Ava:  whew, this child is either going to be a CEO or an FBI agent or wind up in some trouble someday.  She is SO motivated, SO stubborn, and SO insanely observant and smart.  She was reading a book about Paris yesterday with her Daddy.  But, she's also competitive (ahem, can't imagine where that comes from).  The girls were playing Hungry, Hungry Hippos the other day and Ava didn't get any marbles.  She fell into the floor crying because she couldn't win.  This girl has best actress in. the. bag.  






Clara:  Daddy calls her Goofball.  Because she is.  But she also has the temper of Tom Bolton (my daddy).  She has a fire hot temper over the smallest things--I can't wear shorts during a freeze warning?  Tantrum. There's no candy inside this boiled egg?  Tantrum. The nightlight isn't charged completely so it doesn't change colors?  Tantrum.  She's also silly Clara.  She has her own language that no one really understands but everyone loves.

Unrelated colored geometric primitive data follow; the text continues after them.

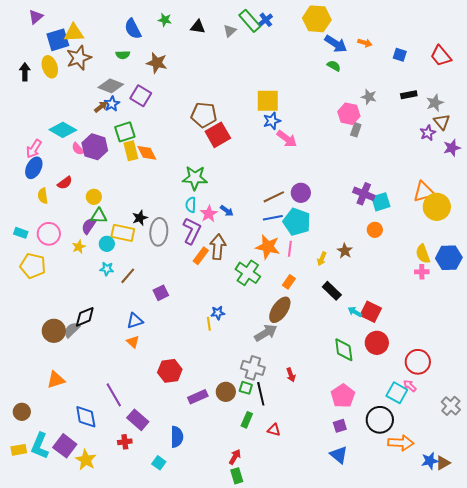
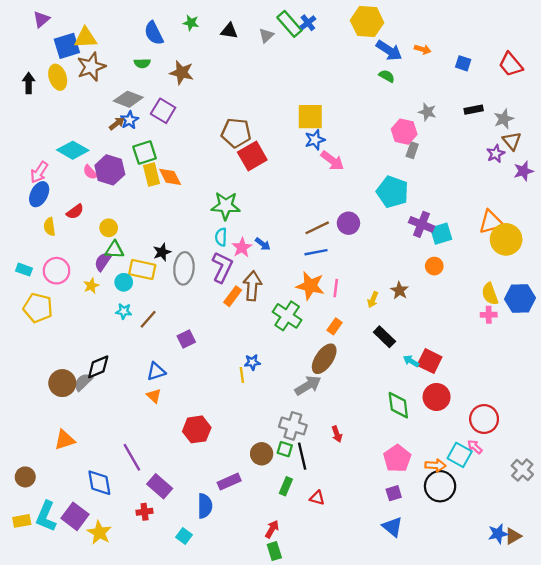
cyan pentagon: (297, 222) -> (393, 192), moved
purple rectangle: (198, 397) -> (229, 482), moved
orange arrow: (401, 443) -> (435, 465), moved, size x0.7

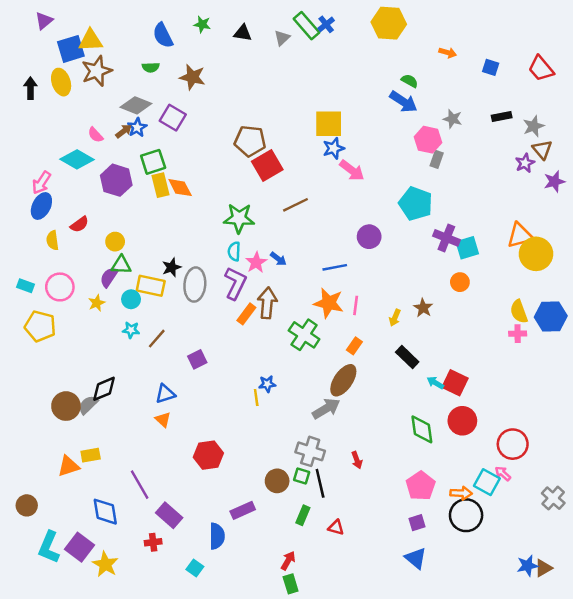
blue arrow: (389, 51) -> (403, 102), moved
pink semicircle: (90, 172) -> (95, 135), moved
brown line: (317, 228) -> (295, 205), moved
yellow rectangle: (22, 521) -> (91, 455), moved

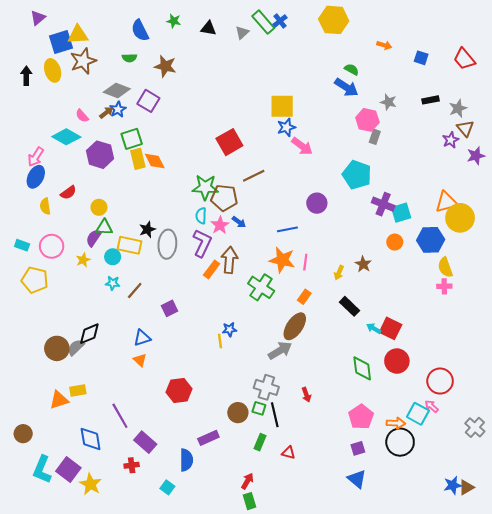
brown pentagon: (250, 141) -> (224, 198), moved
blue hexagon: (551, 316) -> (431, 240), moved

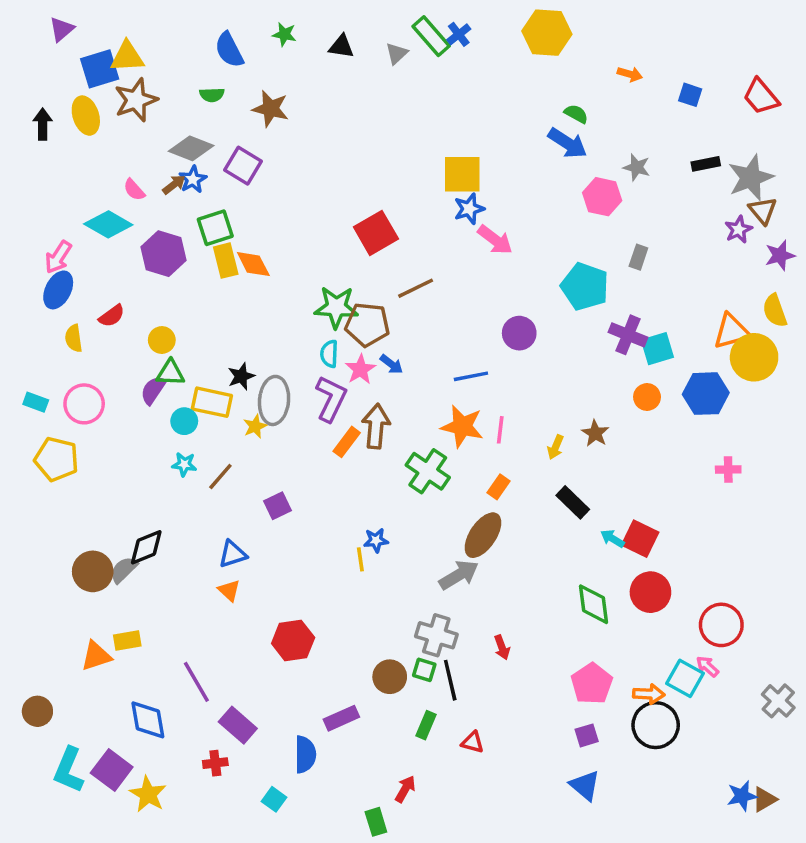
gray star: (458, 108) -> (751, 178), size x1.5
gray rectangle: (375, 137) -> (638, 257), moved
yellow star: (83, 260) -> (255, 426), moved
yellow semicircle: (445, 267) -> (775, 311), moved
green rectangle: (249, 501) -> (376, 822), moved

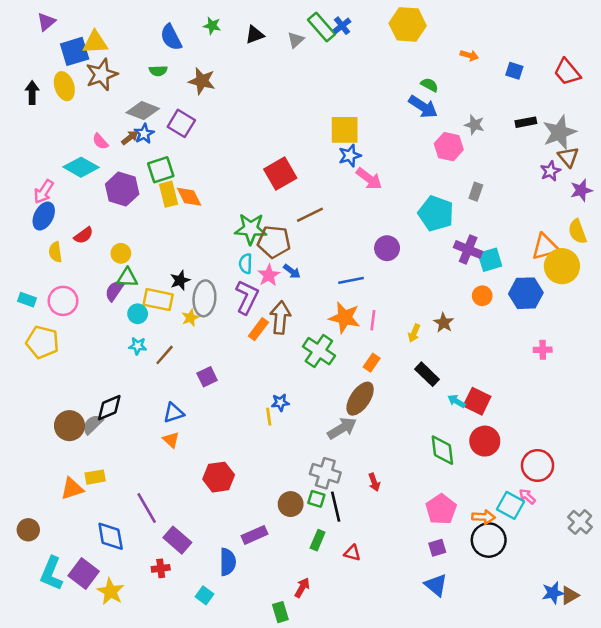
black triangle: (341, 46) -> (255, 35), turned -30

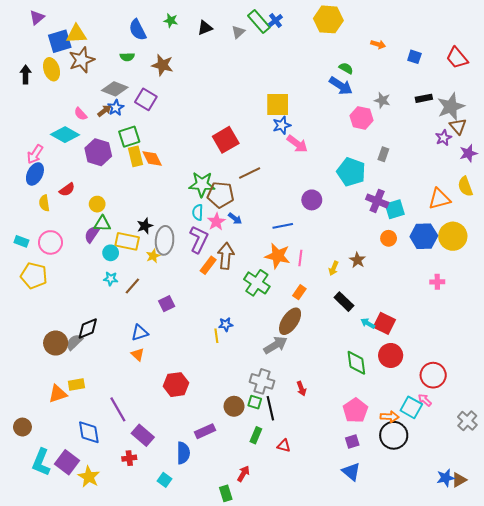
yellow circle: (562, 266) -> (453, 236), moved

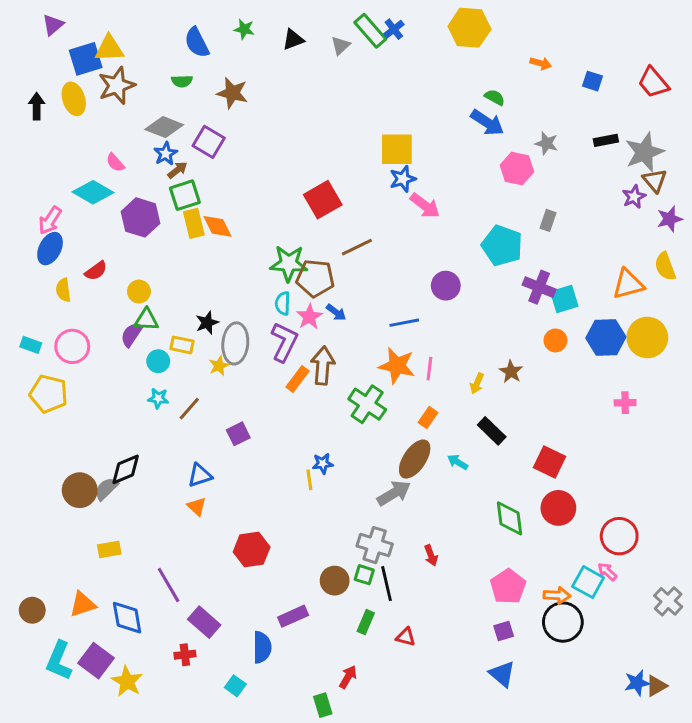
brown arrow: (104, 111) -> (177, 170), moved
yellow rectangle: (127, 241) -> (182, 345), size x0.7
cyan arrow: (368, 323) -> (458, 462), moved
orange triangle: (58, 394) -> (83, 604), moved

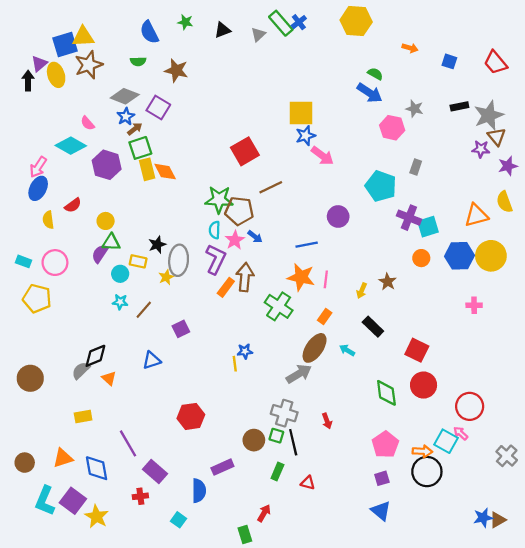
purple triangle: (53, 25) -> (39, 64), moved
purple star: (634, 197) -> (481, 149), turned 30
brown circle: (80, 490) -> (30, 378), moved
orange triangle: (197, 506) -> (109, 378), moved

Clara loves doing thumbs up!

L to R:  Ava, Clara, Isabelle, Millie
We call these two sisters (Ava and Clara) Bugs and Daffy.  They are silly and (usually) at odds while being playful.  


This little girl also has a special relationship with Daddy.  

Millie:  Oh my Millie.  At night, after we've put the girls to bed, Millie "reads" from memory books to her sisters and makes sure they can all see the pictures. 

She constantly asks me to "snuggle" and she tells me she loves me all the time.  Lately, though, Millie is having a hard time doing what she's asked, which makes me sad, but I know it's part of the age.  Hopefully, it will pass soon.






Luke:  I know I blogged about Luke last week, but he's such a fun guy (not the mushroom--hut hut).  He loves playing in our big family "bus."  He loves going for walks.  He loves reading and he loves PB&Js.  Since the girls have been watching Tangled NONSTOP, he's also taken to the song, "I Have a Dream."  If you haven't heard it, it's quite catchy.  But I love that he likes it because I want him to have dreams, no matter what disabilities he has.  He can have whatever dreams he wants.  And I'll be there to help him every step of the way.


Lukey and Grandma also have a very special relationship.

Isabelle:  Oh, princess Isabelle.  She is TOTALLY the princess of the crowd. She's always been my baby baby (the youngest of my babies) and she knows it.  But she's got some behavior issues, too.  She takes toys without asking.  She tinkles on herself for attention and she'll refuse just about any request just to see your reaction (Grrrrr).  But, she's my baby, baby.  She makes up these little songs about whatever she's doing.   She says please and thank you without prompting, and she still gives me eskimo kisses when I ask for them.  There's nothing I'd trade for that little diva.